> _WHAT YOU SHOULD DO_
Restate the data below word for word, and let no image into your version.

> _WORKING DATA_
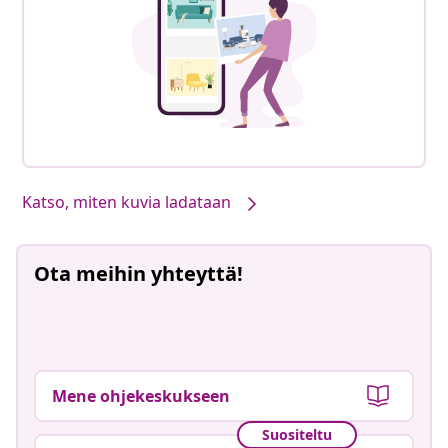
Katso, miten kuvia ladataan
Ota meihin yhteyttä!
Mene ohjekeskukseen
Suositeltu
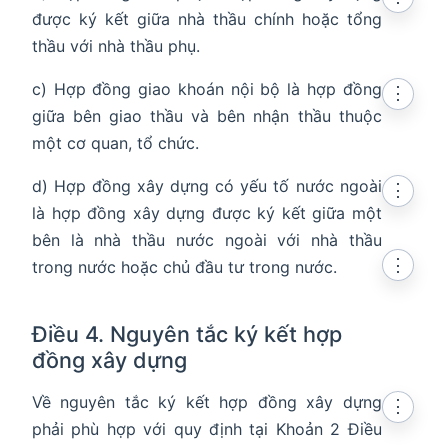
được ký kết giữa nhà thầu chính hoặc tổng
thầu với nhà thầu phụ.
c) Hợp đồng giao khoán nội bộ là hợp đồng
⋮
giữa bên giao thầu và bên nhận thầu thuộc
một cơ quan, tổ chức.
d) Hợp đồng xây dựng có yếu tố nước ngoài
⋮
là hợp đồng xây dựng được ký kết giữa một
bên là nhà thầu nước ngoài với nhà thầu
⋮
trong nước hoặc chủ đầu tư trong nước.
Điều 4. Nguyên tắc ký kết hợp
đồng xây dựng
Về nguyên tắc ký kết hợp đồng xây dựng
⋮
phải phù hợp với quy định tại Khoản 2 Điều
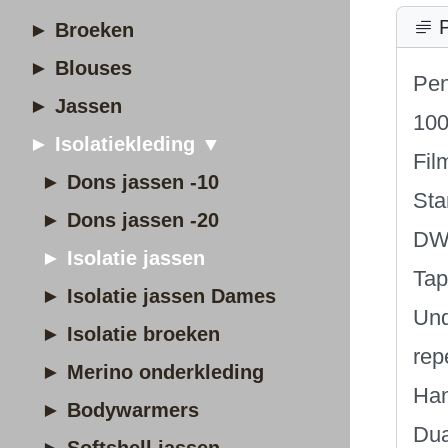
P
► Broeken
► Blouses
Pen
► Jassen
100
► Isolatiekleding ▼
Fil
► Dons jassen -10
Sta
► Dons jassen -20
DWR
► Isolatie jassen
Ta
► Isolatie jassen Dames
Und
► Isolatie broeken
rep
► Merino onderkleding
Han
► Bodywarmers
Dua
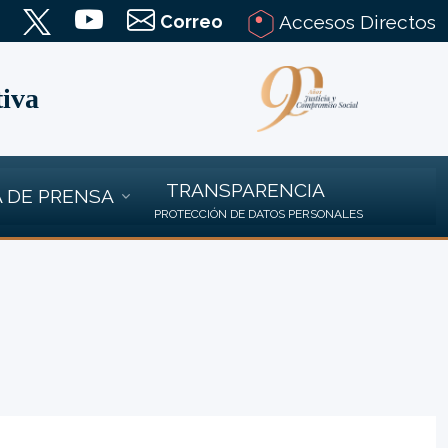
Correo
Accesos Directos
tiva
TRANSPARENCIA
 DE PRENSA
PROTECCIÓN DE DATOS PERSONALES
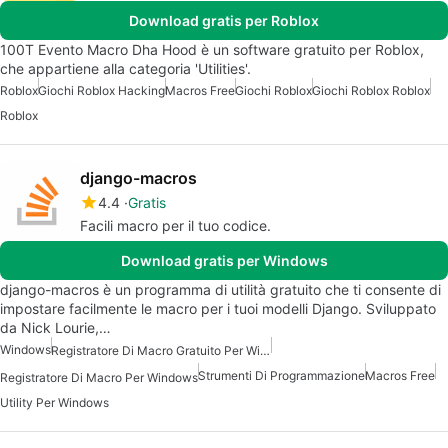
Download gratis per Roblox
100T Evento Macro Dha Hood è un software gratuito per Roblox,
che appartiene alla categoria 'Utilities'.
Roblox
Giochi Roblox Hacking
Macros Free
Giochi Roblox
Giochi Roblox Roblox
Roblox
django-macros
4.4
Gratis
Facili macro per il tuo codice.
Download gratis per Windows
django-macros è un programma di utilità gratuito che ti consente di
impostare facilmente le macro per i tuoi modelli Django. Sviluppato
da Nick Lourie,…
Windows
Registratore Di Macro Gratuito Per Windows
Strumenti Di Programmazione
Macros Free
Registratore Di Macro Per Windows
Utility Per Windows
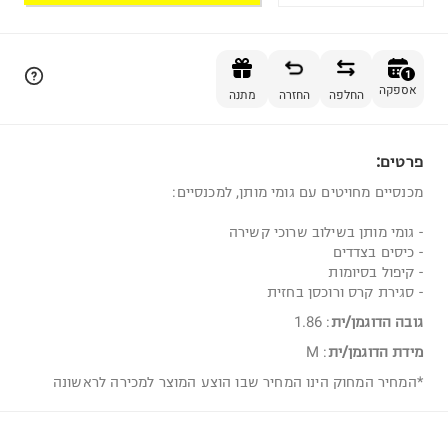
הוספה לסל
1
אספקה
החלפה
החזרה
מתנה
פרטים:
1
מכנסיים מחויטים עם גומי מותן, למכנסיים:
- גומי מותן בשילוב שרוכי קשירה
- כיסים בצדדים
- קיפול בסיומות
- סגירת קרס ורוכסן בחזית
גובה הדוגמן/ית
:
1.86
מידת הדוגמן/ית
:
M
*המחיר המחוק הינו המחיר שבו הוצע המוצר למכירה לראשונה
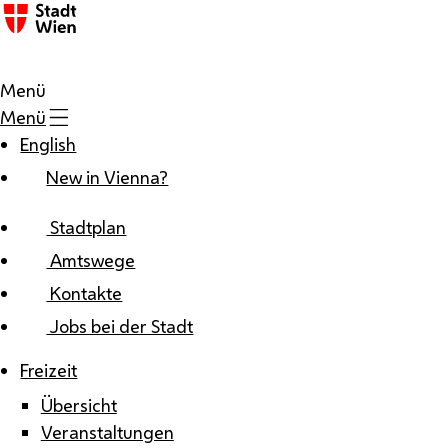
Zum Inhalt
Menü
Menü
English
New in Vienna?
Stadtplan
Amtswege
Kontakte
Jobs bei der Stadt
Freizeit
Übersicht
Veranstaltungen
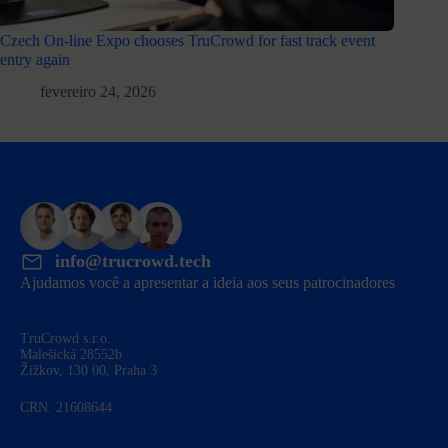
Czech On-line Expo chooses TruCrowd for fast track event
entry again
fevereiro 24, 2026
info@trucrowd.tech
Ajudamos você a apresentar a ideia aos seus patrocinadores
TruCrowd s.r.o.
Malešická 28552b
Žižkov, 130 00, Praha 3
CRN: 21608644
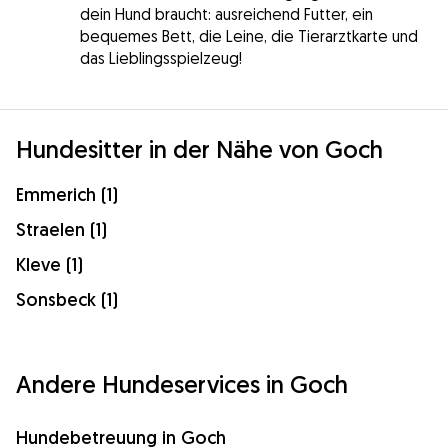
dein Hund braucht: ausreichend Futter, ein
bequemes Bett, die Leine, die Tierarztkarte und
das Lieblingsspielzeug!
Hundesitter in der Nähe von Goch
Emmerich (1)
Straelen (1)
Kleve (1)
Sonsbeck (1)
Andere Hundeservices in Goch
Hundebetreuung in Goch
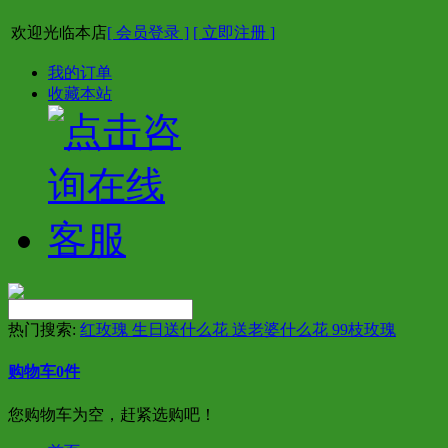
欢迎光临本店
[ 会员登录 ]
[ 立即注册 ]
我的订单
收藏本站
热门搜索:
红玫瑰 生日送什么花 送老婆什么花 99枝玫瑰
购物车
0
件
您购物车为空，赶紧选购吧！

> _RESPONSE FOR THIS EXERCISE_
Katso, miten kuvia ladataan
Ota meihin yhteyttä!
Mene ohjekeskukseen
Suositeltu
được ký kết giữa nhà thầu chính hoặc tổng
thầu với nhà thầu phụ.
c) Hợp đồng giao khoán nội bộ là hợp đồng
⋮
giữa bên giao thầu và bên nhận thầu thuộc
một cơ quan, tổ chức.
d) Hợp đồng xây dựng có yếu tố nước ngoài
⋮
là hợp đồng xây dựng được ký kết giữa một
bên là nhà thầu nước ngoài với nhà thầu
⋮
trong nước hoặc chủ đầu tư trong nước.
Điều 4. Nguyên tắc ký kết hợp
đồng xây dựng
Về nguyên tắc ký kết hợp đồng xây dựng
⋮
phải phù hợp với quy định tại Khoản 2 Điều
P
► Broeken
► Blouses
Pen
► Jassen
100
► Isolatiekleding ▼
Fil
► Dons jassen -10
Sta
► Dons jassen -20
DWR
► Isolatie jassen
Ta
► Isolatie jassen Dames
Und
► Isolatie broeken
rep
► Merino onderkleding
Han
► Bodywarmers
Dua
Correo
Accesos Directos
tiva
TRANSPARENCIA
 DE PRENSA
PROTECCIÓN DE DATOS PERSONALES
Download gratis per Roblox
100T Evento Macro Dha Hood è un software gratuito per Roblox,
che appartiene alla categoria 'Utilities'.
Roblox
Giochi Roblox Hacking
Macros Free
Giochi Roblox
Giochi Roblox Roblox
Roblox
django-macros
4.4
Gratis
Facili macro per il tuo codice.
Download gratis per Windows
django-macros è un programma di utilità gratuito che ti consente di
impostare facilmente le macro per i tuoi modelli Django. Sviluppato
da Nick Lourie,…
Windows
Registratore Di Macro Gratuito Per Windows
Strumenti Di Programmazione
Macros Free
Registratore Di Macro Per Windows
Utility Per Windows
הוספה לסל
1
אספקה
החלפה
החזרה
מתנה
פרטים:
1
מכנסיים מחויטים עם גומי מותן, למכנסיים:
- גומי מותן בשילוב שרוכי קשירה
- כיסים בצדדים
- קיפול בסיומות
- סגירת קרס ורוכסן בחזית
גובה הדוגמן/ית
:
1.86
מידת הדוגמן/ית
:
M
*המחיר המחוק הינו המחיר שבו הוצע המוצר למכירה לראשונה
Zum Inhalt
Menü
Menü
English
New in Vienna?
Stadtplan
Amtswege
Kontakte
Jobs bei der Stadt
Freizeit
Übersicht
Veranstaltungen
Czech On-line Expo chooses TruCrowd for fast track event
entry again
fevereiro 24, 2026
info@trucrowd.tech
Ajudamos você a apresentar a ideia aos seus patrocinadores
TruCrowd s.r.o.
Malešická 28552b
Žižkov, 130 00, Praha 3
CRN: 21608644
dein Hund braucht: ausreichend Futter, ein
bequemes Bett, die Leine, die Tierarztkarte und
das Lieblingsspielzeug!
Hundesitter in der Nähe von Goch
Emmerich (1)
Straelen (1)
Kleve (1)
Sonsbeck (1)
Andere Hundeservices in Goch
Hundebetreuung in Goch
欢迎光临本店
[ 会员登录 ]
[ 立即注册 ]
我的订单
收藏本站
热门搜索:
红玫瑰 生日送什么花 送老婆什么花 99枝玫瑰
购物车
0
件
您购物车为空，赶紧选购吧！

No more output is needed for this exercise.